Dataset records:
((

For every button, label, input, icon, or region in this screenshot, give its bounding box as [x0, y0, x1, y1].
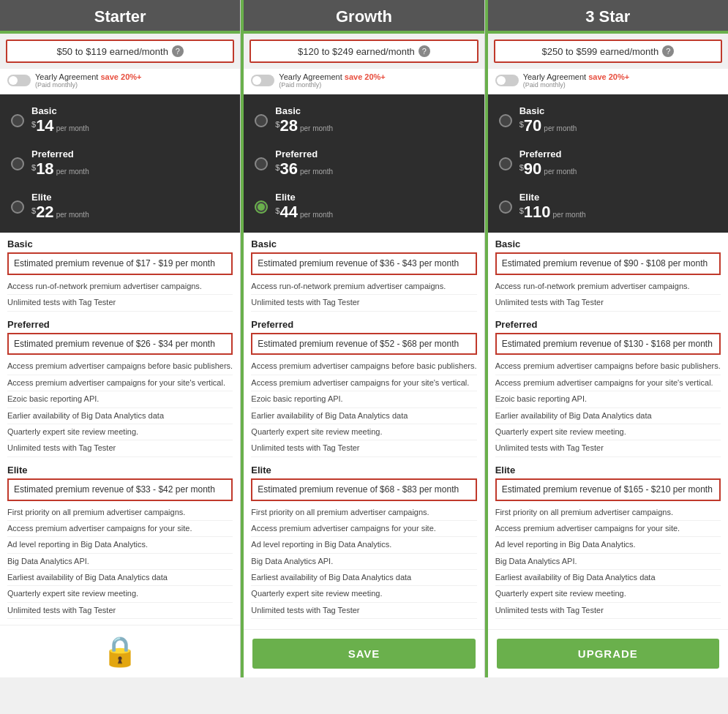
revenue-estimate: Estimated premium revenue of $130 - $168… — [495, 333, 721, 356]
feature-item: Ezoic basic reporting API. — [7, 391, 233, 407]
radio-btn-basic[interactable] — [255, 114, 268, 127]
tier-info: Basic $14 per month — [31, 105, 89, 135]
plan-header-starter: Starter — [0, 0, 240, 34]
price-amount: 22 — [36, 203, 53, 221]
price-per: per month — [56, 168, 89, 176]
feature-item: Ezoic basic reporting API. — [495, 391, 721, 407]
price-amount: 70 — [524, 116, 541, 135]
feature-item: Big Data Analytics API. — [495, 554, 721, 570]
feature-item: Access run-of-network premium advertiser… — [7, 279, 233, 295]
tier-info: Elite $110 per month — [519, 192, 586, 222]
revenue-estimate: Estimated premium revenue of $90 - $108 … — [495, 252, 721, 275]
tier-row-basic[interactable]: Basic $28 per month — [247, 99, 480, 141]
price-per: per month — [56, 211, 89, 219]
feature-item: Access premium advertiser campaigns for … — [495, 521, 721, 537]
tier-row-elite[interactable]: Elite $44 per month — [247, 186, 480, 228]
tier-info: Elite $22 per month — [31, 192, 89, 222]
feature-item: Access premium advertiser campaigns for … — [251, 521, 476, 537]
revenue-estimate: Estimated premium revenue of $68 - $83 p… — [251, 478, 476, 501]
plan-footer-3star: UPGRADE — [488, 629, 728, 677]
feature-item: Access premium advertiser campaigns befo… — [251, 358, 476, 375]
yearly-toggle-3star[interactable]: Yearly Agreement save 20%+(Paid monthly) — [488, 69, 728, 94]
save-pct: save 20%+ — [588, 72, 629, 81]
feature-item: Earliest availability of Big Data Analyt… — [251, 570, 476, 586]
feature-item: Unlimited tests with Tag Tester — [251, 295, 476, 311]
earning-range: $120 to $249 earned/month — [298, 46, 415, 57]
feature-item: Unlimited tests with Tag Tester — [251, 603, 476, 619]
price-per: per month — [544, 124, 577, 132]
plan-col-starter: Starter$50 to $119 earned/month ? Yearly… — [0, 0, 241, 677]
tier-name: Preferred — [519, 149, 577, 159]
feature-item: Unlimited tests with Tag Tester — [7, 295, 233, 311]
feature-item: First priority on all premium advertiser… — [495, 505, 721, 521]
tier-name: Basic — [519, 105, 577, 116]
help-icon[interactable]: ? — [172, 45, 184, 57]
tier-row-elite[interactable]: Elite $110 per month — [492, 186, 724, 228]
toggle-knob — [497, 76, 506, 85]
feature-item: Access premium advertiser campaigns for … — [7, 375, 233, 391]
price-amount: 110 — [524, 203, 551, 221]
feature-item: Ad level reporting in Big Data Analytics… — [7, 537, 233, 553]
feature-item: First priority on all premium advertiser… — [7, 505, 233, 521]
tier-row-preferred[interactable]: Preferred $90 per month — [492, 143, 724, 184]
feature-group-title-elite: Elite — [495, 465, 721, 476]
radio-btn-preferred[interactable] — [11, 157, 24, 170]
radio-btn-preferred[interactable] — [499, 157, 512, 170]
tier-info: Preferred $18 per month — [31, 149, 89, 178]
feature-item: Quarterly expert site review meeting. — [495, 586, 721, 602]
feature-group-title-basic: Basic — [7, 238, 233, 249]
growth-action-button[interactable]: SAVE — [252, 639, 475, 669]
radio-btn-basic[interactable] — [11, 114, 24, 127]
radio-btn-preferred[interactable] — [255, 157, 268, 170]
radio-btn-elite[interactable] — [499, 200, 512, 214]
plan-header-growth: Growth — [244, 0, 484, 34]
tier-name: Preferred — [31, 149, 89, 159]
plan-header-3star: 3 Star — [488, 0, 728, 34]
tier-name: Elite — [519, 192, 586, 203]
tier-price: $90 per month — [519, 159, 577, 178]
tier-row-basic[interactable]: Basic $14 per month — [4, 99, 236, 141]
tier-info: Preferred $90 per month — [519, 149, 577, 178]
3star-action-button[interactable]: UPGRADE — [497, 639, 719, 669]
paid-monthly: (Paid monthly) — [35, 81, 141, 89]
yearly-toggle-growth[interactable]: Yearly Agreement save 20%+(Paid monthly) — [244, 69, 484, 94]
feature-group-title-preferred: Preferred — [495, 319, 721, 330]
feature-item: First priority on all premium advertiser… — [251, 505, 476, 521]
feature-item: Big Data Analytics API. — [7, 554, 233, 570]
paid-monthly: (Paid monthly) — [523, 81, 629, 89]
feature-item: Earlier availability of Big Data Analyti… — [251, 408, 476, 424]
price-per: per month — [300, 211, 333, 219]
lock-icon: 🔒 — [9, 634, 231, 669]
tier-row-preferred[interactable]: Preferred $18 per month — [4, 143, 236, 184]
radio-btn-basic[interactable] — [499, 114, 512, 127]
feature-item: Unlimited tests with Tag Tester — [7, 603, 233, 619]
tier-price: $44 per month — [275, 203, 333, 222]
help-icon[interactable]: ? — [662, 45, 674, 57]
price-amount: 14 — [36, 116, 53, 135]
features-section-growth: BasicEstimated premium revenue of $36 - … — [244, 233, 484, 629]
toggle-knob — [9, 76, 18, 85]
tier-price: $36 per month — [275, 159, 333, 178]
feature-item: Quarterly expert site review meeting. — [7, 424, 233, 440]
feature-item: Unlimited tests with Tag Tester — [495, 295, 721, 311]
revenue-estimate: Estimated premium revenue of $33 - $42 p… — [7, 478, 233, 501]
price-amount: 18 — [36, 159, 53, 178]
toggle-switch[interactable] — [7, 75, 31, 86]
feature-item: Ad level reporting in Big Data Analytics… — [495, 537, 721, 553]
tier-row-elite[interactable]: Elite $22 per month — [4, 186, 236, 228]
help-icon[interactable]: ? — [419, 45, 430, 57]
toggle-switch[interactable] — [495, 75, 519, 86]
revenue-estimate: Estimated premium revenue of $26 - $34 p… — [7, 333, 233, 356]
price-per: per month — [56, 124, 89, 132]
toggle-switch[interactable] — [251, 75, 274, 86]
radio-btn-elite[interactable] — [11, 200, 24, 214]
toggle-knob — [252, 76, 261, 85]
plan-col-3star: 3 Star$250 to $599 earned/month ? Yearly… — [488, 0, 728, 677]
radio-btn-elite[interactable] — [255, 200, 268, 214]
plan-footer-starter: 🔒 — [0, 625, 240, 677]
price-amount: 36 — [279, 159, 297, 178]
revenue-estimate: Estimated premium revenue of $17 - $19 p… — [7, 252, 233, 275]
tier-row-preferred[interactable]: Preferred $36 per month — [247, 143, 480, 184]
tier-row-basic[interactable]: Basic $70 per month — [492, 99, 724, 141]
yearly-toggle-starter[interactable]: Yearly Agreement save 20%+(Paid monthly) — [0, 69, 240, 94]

))
((

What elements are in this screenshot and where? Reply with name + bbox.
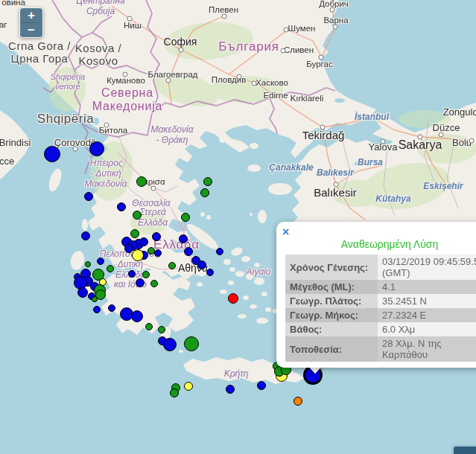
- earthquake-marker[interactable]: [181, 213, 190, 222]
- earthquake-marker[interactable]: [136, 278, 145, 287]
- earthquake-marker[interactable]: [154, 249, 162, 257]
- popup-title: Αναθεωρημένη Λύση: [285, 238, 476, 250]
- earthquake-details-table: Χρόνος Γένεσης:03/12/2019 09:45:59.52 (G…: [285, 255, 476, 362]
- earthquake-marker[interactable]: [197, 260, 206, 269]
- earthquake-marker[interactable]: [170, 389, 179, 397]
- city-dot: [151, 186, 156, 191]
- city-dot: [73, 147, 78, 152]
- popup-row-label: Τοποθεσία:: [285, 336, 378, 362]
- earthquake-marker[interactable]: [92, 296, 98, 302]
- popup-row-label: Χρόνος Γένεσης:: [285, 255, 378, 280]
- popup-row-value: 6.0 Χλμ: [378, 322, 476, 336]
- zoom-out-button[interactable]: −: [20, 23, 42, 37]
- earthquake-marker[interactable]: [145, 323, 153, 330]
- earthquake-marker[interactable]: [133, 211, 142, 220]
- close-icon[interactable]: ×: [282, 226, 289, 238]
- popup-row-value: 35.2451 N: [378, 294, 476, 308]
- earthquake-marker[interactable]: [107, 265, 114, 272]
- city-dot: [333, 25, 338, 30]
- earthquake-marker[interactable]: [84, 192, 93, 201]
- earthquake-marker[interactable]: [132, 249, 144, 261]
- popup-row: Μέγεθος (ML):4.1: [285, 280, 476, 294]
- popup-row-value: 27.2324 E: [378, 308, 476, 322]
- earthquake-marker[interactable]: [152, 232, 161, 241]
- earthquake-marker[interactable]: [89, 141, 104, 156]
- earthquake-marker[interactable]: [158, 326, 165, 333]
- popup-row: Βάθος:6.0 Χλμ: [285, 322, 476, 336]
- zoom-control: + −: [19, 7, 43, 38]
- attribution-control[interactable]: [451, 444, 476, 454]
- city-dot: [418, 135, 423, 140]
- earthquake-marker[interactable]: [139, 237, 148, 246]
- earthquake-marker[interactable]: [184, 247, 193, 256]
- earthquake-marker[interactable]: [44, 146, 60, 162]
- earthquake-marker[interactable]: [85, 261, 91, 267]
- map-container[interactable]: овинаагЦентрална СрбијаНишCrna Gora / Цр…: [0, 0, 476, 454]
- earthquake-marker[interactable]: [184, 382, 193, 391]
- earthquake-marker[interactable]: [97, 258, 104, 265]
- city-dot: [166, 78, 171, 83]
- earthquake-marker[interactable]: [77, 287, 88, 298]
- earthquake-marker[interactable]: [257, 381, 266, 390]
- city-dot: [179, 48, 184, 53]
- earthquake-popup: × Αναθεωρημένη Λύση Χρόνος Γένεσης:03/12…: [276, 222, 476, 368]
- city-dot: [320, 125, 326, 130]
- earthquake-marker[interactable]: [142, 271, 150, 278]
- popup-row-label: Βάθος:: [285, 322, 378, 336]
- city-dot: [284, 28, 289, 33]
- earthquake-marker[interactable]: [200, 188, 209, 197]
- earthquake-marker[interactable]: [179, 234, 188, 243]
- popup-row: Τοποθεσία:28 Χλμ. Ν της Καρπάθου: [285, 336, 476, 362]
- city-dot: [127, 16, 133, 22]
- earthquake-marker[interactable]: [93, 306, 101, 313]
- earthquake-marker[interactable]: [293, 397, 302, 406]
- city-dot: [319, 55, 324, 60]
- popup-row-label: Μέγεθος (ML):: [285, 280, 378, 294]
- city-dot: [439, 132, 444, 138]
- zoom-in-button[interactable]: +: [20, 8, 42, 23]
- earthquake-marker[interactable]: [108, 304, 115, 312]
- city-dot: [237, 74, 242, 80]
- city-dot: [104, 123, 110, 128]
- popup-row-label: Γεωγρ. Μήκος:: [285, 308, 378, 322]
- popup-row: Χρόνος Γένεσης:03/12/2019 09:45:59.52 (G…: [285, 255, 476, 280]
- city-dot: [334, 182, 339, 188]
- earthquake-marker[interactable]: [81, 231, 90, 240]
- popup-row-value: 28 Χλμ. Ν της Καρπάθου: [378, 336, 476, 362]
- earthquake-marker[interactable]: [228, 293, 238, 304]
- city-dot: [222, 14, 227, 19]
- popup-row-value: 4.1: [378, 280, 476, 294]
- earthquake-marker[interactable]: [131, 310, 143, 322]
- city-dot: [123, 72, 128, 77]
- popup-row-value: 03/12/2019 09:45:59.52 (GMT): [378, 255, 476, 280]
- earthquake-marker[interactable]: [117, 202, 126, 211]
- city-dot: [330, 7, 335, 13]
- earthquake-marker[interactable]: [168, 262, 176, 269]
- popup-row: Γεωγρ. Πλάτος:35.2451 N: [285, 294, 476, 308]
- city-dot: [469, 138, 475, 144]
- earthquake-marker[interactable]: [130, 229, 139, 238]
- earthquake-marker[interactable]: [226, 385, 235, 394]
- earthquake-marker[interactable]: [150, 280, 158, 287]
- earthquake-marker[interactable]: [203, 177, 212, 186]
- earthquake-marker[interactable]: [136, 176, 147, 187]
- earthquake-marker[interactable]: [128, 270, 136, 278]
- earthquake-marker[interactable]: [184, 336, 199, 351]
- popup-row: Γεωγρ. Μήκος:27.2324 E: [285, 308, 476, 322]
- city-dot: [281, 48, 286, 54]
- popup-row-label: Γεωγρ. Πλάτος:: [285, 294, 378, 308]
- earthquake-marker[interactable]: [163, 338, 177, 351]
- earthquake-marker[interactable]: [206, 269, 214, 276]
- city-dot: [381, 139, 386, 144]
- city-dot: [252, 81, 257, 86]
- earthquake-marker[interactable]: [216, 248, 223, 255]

))

▸ Exercise brief: A complete answer reproduces every line of the records in which the word "Tester" occurs.

▸ Result for this task:
feature-item: Unlimited tests with Tag Tester — [251, 295, 476, 311]
feature-item: Unlimited tests with Tag Tester — [251, 603, 476, 619]
feature-item: Unlimited tests with Tag Tester — [7, 295, 233, 311]
feature-item: Unlimited tests with Tag Tester — [7, 603, 233, 619]
feature-item: Unlimited tests with Tag Tester — [495, 295, 721, 311]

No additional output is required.